Cette recension a été publiée dans le numéro d’été 2022 de Politique étrangère (n° 2/2022). Frédéric Ramel propose une analyse de l’ouvrage dirigé par Julian Fernandez et Jean-Vincent Holeindre, Nations désunies ? La crise du multilatéralisme dans les relations internationales (CNRS Éditions, 2022, 368 pages).
L’atmosphère était lourde, l’avenir morose. Les critiques du multilatéralisme semblent, avec la guerre en Ukraine, donner le coup de grâce : les organisations internationales ne seraient plus essentielles, sources de « fausses promesses ». L’ouverture de Bertrand Badie et la conclusion de Serge Sur dessinent deux chemins distincts : le premier se veut large et robuste, source d’un multilatéralisme adapté aux défis actuels ; le deuxième, plus escarpé et fin, se restreint à empêcher les sirènes unilatéralistes.
Les seize chapitres (dont un quart rédigé par des membres du Groupement de recherche sur l’action multilatérale du CNRS) offrent un panorama et une navigation entre ces deux voies. Les lecteurs pourront ainsi se familiariser avec nombre de secteurs de négociation : des alliances aux droits humains, de l’environnement à la sécurité collective, du numérique au commerce. Dans l’introduction, les deux co-directeurs du livre identifient quatre facteurs principaux à « cette » crise : la saturation d’une technique étendue à 193 États ; l’inadaptation des cadres de l’après-1945 ; la contestation dont ces cadres sont l’objet tant au Nord qu’au Sud ; et surtout la recomposition des rapports entre grandes puissances. Ce dernier facteur est considéré comme le plus déterminant, ce que la conclusion de Serge Sur souligne en qualifiant le multilatéralisme de « sport de combat ».

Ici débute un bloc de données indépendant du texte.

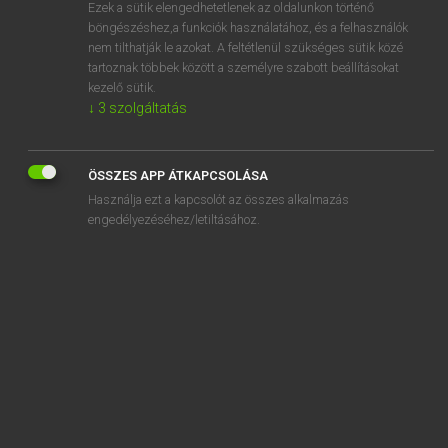
Ezek a sütik elengedhetetlenek az oldalunkon történő
böngészéshez,a funkciók használatához, és a felhasználók
nem tilthatják le azokat. A feltétlenül szükséges sütik közé
Lázár A. Péter, Varga György
tartoznak többek között a személyre szabott beállításokat
ANGOL−MAGYAR EGYETEMES NAGYSZÓTÁR
kezelő sütik.
↓
3
szolgáltatás
Kapcsolódó anyagok
lamper
ÖSSZES APP ÁTKAPCSOLÁSA
lamping
Használja ezt a kapcsolót az összes alkalmazás
lamplight
engedélyezéséhez/letiltásához.
lampoon
lamppost
lamprey
lamp sculpture
lampshade
lamp socket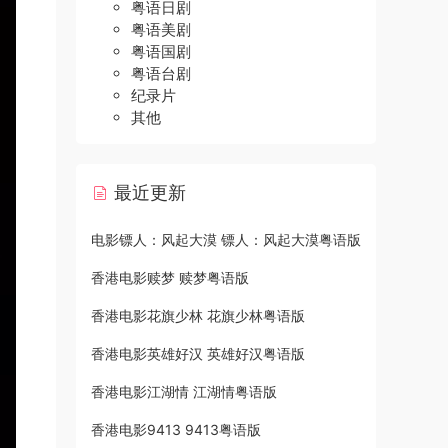
粤语日剧
粤语美剧
粤语国剧
粤语台剧
纪录片
其他
最近更新
电影镖人：风起大漠 镖人：风起大漠粤语版
香港电影赎梦 赎梦粤语版
香港电影花旗少林 花旗少林粤语版
香港电影英雄好汉 英雄好汉粤语版
香港电影江湖情 江湖情粤语版
香港电影9413 9413粤语版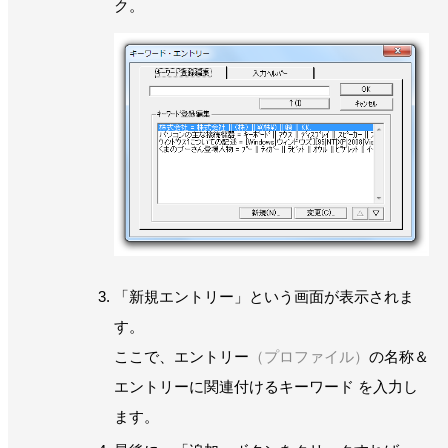
ク。
「新規エントリー」という画面が表示されま
す。
ここで、エントリー
（プロファイル）
の名称＆
エントリーに関連付けるキーワード を入力し
ます。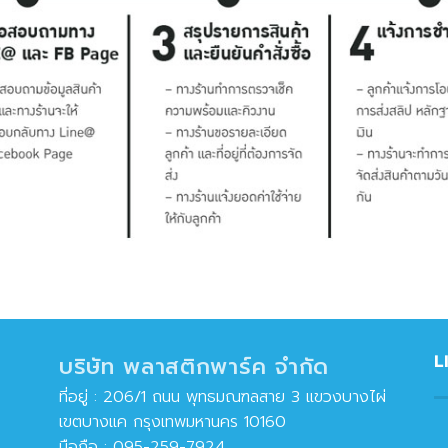
L
บริษัท พลาสติกพาร์ค จำกัด
ที่อยู่ : 206/1 ถนน พุทธมณฑลสาย 3 แขวงบางไผ่
เขตบางแค กรุงเทพมหานคร 10160
มือถือ :
095-259-7924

La réflexion est stimulante et offre un panorama actualisé. Elle n’interdit pas de formuler trois remarques. Sur le plan formel, l’architecture choisie distingue la genèse, les registres et les frictions du multilatéralisme. Les deux premières parties ne mettent pas automatiquement en exergue les configurations de crise et leurs particularités. Il faut attendre la troisième partie, où les tensions majeures se donnent à voir de manière systématique. De plus, la notion de crise est utilisée au singulier, en dépit de ses morphologies différentes. La crise de l’Organisation mondiale du commerce (blocage lié à une jurisprudence rigide) ne ressemble ni à celle du Conseil de sécurité (incapacité à faire émerger un consensus), ni à celle de l’Organisation internationale du travail (essoufflement des conventions à caractère obligatoire via l’essor de principes et codifications non contraignants). Et la crise, comme moment crucial, n’est-elle pas aussi une transition vers d’autres formes de coopération multilatérale ? Une crise de croissance en quelque sorte ? Enfin, l’ouvrage met l’accent sur une hiérarchisation de facteurs faisant de la distribution de puissance un élément clé. Cette importance – qui suggère une tendance néo-réaliste que ne partagent pas tous les contributeurs – mériterait d’être amendée par inclusion de la variable idéologique. Comme l’a montré ailleurs Guillaume Devin, les États démocratiques attachés aux régimes constitutionnels-pluralistes incarnent les pivots du multilatéralisme, trouvant en celui-ci un prolongement de leurs valeurs et de leurs pratiques. Autrement dit, ne faut-il pas aller au-delà de la structure du système international ?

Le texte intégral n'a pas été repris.